Dikshit, who once said that a female journalist murdered in Delhi should not have been so “adventurous” as to be out on her own late at night, is not the only target amid a chorus of calls for change.

Prime Minister Manmohan Singh, an 80-year-old former academic who struggles to connect with voters, called for “dispassionate debate” in a brief statement after the woman’s death as the nation was consumed by grief.

As politicians of all stripes struggled to measure the mood and find the right language, the
Minister for Women Krishna Tirath failed to make herself heard.
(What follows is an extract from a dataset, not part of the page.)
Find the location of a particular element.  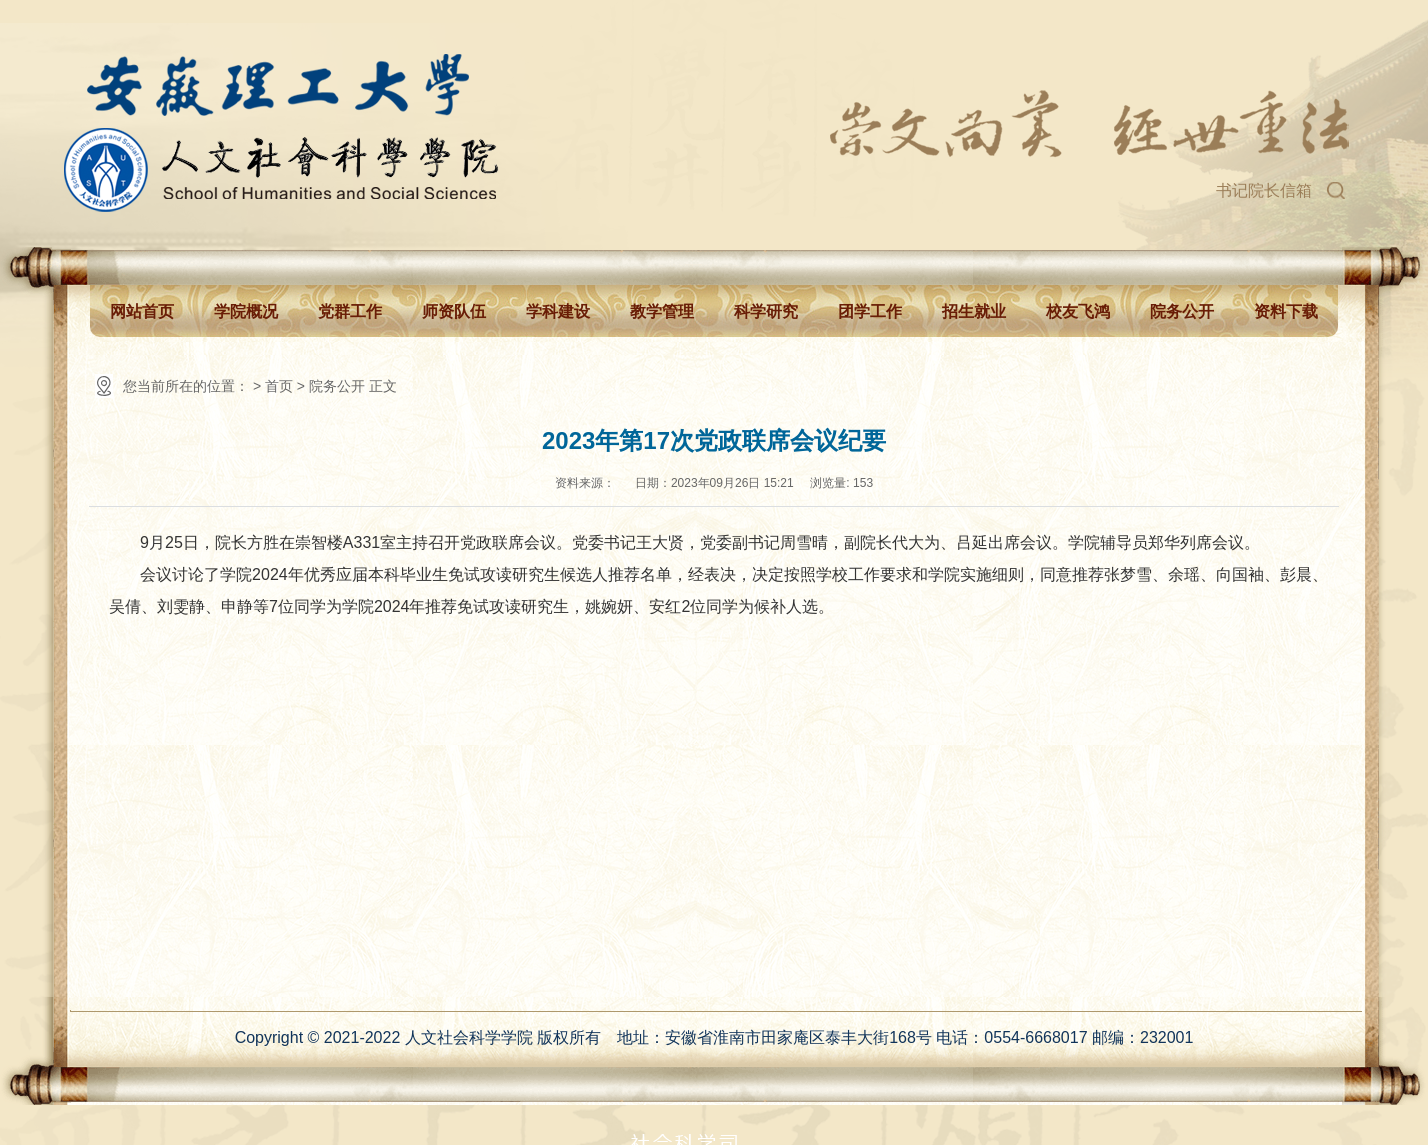 资料下载 is located at coordinates (1286, 311).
Heavy-handed policing and insensitive comments only stirred more anger.

The president’s son, Abhjit Mukherjee, called the protesters “painted ladies”, while others blamed provocative clothing and suggested withdrawing skirts at school to curb harassment.

Another protester’s poster took aim at Rahul Gandhi, the 41-year-old “youth leader” of the ruling Congress party who is expected to be a prime ministerial candidate in 2014 national elections.

The aloof Oxford graduate— the latest in the Gandhi political dynasty—has made few public comments on the crime, which brought simmering anger over widespread abuse of women to boiling point.

“I am not Rahul Gandhi. I have guts to save my sisters,” read one banner.

Commentary on the victim’s ordeal has tended to place the assault at the centre of forces churning up one of the world’s most diverse countries.

Economic growth of nearly 10 percent over the last decade has led to hectic urbanisation that has brought changed moral codes and lifestyles, a more global outlook and globalized trends, as well as simmering class and gender tensions.

Many reasons have been posited for the assault, a commonplace crime in India. A recent poll found it to be the worst in the G20 group of nations for women because of infanticide, child marriage and abuse.

Analysis has focused on India’s deeply patriarchal society, in which misogyny runs deep and women are at best second-class citizens and at worst mere objects to be owned, enjoyed or abused by men.

But did the country’s gender imbalance as a result of female foeticide play a role? And what
about frustration among young Indians in an increasingly sexualised society?

“In our attitudes to sex, we are midway between the liberal democracies of the West and fundamentalist Islamic societies,” wrote Palash Krishna Mehrotra, author of “The Butterfly Generation”, this week.

In the “old versus new” narrative, most analysts agree that the scandal highlighted the growing battle line between young middle-class urban India—the future of the country—and a government still run by men of pensionable age.

Madhuresh Kumar of the non-profit National Alliance of People’s Movement, says  that the protesters represent a new kind of movement which is urban and rooted in globalized, aspirational India.

“This class was till now complacent in its material prosperity,” Kumar told Agence France-Presse.
The millions who protested last year, when anti-corruption campaigner Anna Hazare ignited a national campaign against graft, had a similar profile.

Then as now, a political class seen as unable or unwilling to improve India was widely pilloried as failing to respond to a young population yearning for wealth and security.